The ResourceSmart Schools Awards is Victoria’s largest sustainability celebration for primary and secondary school students, teachers and school volunteers taking remarkable sustainability action.

The theme for 2023 was ‘achieving great things’ where no action is too small.

As the sustainability coordinator at Lowanna since 2013, Ms Stewart has dedicated her efforts to actions both great and small.

She has headed many initiatives, from organising and arranging foster farm animals during winter to a new student program called the green tradies, where students receive hands-on learning in the outdoor classroom and learn ways to live more consciously in the environment.

Ms Stewart said, “It’s scary…it’s a lot of responsibility to be nominated a finalist.”

When asked about the effects of climate change, Ms Stewart said she was concerned and “wanted to do something about it”, hence why she feels a personal responsibility to advocate for sustainability.

Adam Hogan, Lowanna College’s principal, spoke of Ms Stewart’s passion for sustainability.

“Judy Stewart is incredibly passionate about sustainability and builds that passion for sustainability and passion in our students, he said.

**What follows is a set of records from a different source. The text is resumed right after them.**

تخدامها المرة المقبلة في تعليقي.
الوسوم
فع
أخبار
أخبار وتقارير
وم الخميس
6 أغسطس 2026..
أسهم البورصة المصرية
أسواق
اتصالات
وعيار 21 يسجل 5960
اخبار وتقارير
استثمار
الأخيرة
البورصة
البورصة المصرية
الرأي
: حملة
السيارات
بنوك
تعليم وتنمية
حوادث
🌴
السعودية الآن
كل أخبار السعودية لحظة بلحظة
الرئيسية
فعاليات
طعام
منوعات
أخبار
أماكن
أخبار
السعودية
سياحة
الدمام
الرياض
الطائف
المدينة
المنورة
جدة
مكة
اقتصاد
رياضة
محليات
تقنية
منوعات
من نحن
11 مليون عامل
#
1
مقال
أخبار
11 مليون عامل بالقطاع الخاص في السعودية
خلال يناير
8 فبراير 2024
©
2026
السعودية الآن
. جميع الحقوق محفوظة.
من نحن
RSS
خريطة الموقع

“She has dedicated much of her time to running sessions for students after school for most of the last year,” he said.

“I think (sustainability) is quite a relevant and pertinent topic for the current generation and looking into the future, so we do our best to have a sustainable practice around the school but also to educate our students.”

The leadership program among the green tradies program saw students taught “how to be leaders that no matter what happens they’re not frightened, they got their first aid certificates, fire emergency training and other things too,” said Ms Stewart.

Speaking to Ms Stewart’s year 9 students Jemma Web and Matilda Smith, they both said how much they loved learning about sustainability.

“With the green tradies program, what we did was we pretty much helped with the environment we pretty much planted new things, we figured out what can be planted in what season, and it was a nice way to get out of class when you felt a bit overwhelmed,” Jemma said.

“It was really fun. We did a whole class excursion, and we learnt about sustainable living and stuff like that, so like not using so much water when you don’t have to and switching to solar power,” Matilda said.

When Ms Stewart attended a World Zayed Sustainability Prize Expo she brought back her learnings to the students.

“We talked about water catchment, constant water supply, healthy food, and growing our own food,” Ms Stewart said.

“We have seasonal planting here; our season planting is opposite to, say, Europe and Australians and most kids have no idea that you have to plant things at different times every year, crop rotation, nutrients for the soil, we do compost here (at Lowanna College), we get food scraps from the kids and the kitchens, and then it goes to the gardens.

Ms Stewart organised a sustainability Expo with the local community in May last year, which included workshops about beekeeping and free-range eggs, agriculture, fermenting, gardening and agriculture with a bake sale and sausage sizzle.

If Ms Stewart wasn’t busy enough planning for class and marking papers, the Expo was completely voluntary work.

“I put in 300 hours to do that (the expo)… we ran it with the community with Newborough scouts and Girl Guides, we had all the community we could find that provided sustainable things like it was solar, it was plant-based, it was mending clothing all those sorts of things, to re-use and grow.”

Ms Stewart will continue to pursue her passion for sustainability by making green changes to the school’s routine, raising awareness and educating, but most importantly, Ms Stewart will continue to inspire the next generation of green thumbs, scientists and sustainability activists.

Green thumbs: Principal Adam Hogan (left) and Judith Stewart (red scarf) with Lowanna’s sustainability leadership program participants.